Switch README to recipe style.

robholland · robholland · commit 064de11f52a4 · 2025-10-20T15:01:47.000+01:00
diff --git a/foundations/claim_check_pattern_python/README.md b/foundations/claim_check_pattern_python/README.md
@@ -1,171 +1,222 @@
+<!-- 
+description: Use the Claim Check pattern to keep large payloads out of Temporal Event History by storing them in Redis and referencing them with keys, with optional codec server support for a better Web UI experience.
+tags:[foundations, claim-check, python, redis]
+priority: 999
+-->
+
 # Claim Check Pattern with Temporal
 
-This recipe demonstrates how to use the Claim Check pattern to offload data from Temporal Server's Event History to external storage. This can be useful in conversational AI applications that include the full conversation history with each LLM call, creating large Event History that can exceed server size limits.
+The Claim Check pattern enables efficient handling of large payloads by storing them externally and passing only keys through Temporal workflows and activities. This keeps Temporal Event History small while preserving transparent access to full data via a codec.
 
-## What is the Claim Check Pattern?
+This recipe includes:
 
-Each Temporal Workflow has an associated Event History that is stored in Temporal Server and used to provide durable execution.
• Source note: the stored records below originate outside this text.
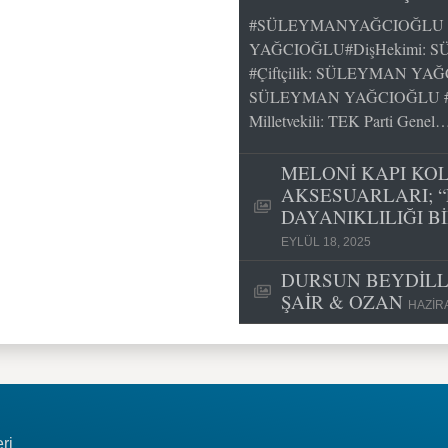
#SÜLEYMANYAĞCIOĞLU k
YAĞCIOĞLU#DişHekimi: S
#Çiftçilik: SÜLEYMAN YAĞ
SÜLEYMAN YAĞCIOĞLU #Siy
Milletvekili: TEK Parti Genel
MELONİ KAPI KO
AKSESUARLARI; “
DAYANIKLILIĞI B
EYLÜL 18, 2025
DURSUN BEYDİLLİ
ŞAİR & OZAN
HAZIRA
ri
When using the Claim Check pattern, we store the payload content of the Event in separate storage system, then store a reference to that storage in the Temporal Event History instead.
+- A `PayloadCodec` that stores large payloads in Redis and replaces them with keys
+- A client plugin that wires the codec into the Temporal data converter
+- A lightweight codec server for a better Web UI experience
+- An AI/RAG example workflow that demonstrates the pattern end-to-end
 
-That is, we:
+## How the Claim Check Pattern Works
 
-1. Store large payloads in external storage (Redis, S3, etc.)
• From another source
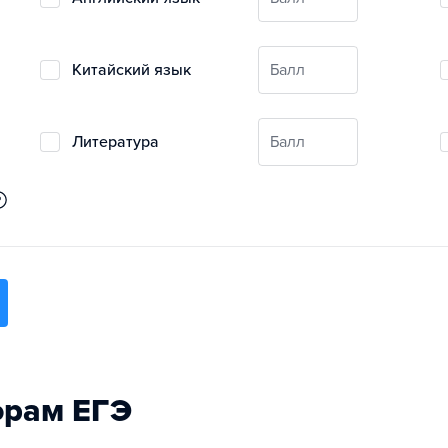
китайский язык
Балл
литература
Балл
орам ЕГЭ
-2. Replace the payload with a unique key
-3. Automatically retrieve the original payload when needed
+The Claim Check pattern implements a `PayloadCodec` that:
 
-This is implemented as a `PayloadCodec` that operates transparently - your workflows don't need to know about the claim check mechanism.
+1. Encode: Replaces large payloads with unique keys and stores the original data in external storage (Redis, S3, etc.)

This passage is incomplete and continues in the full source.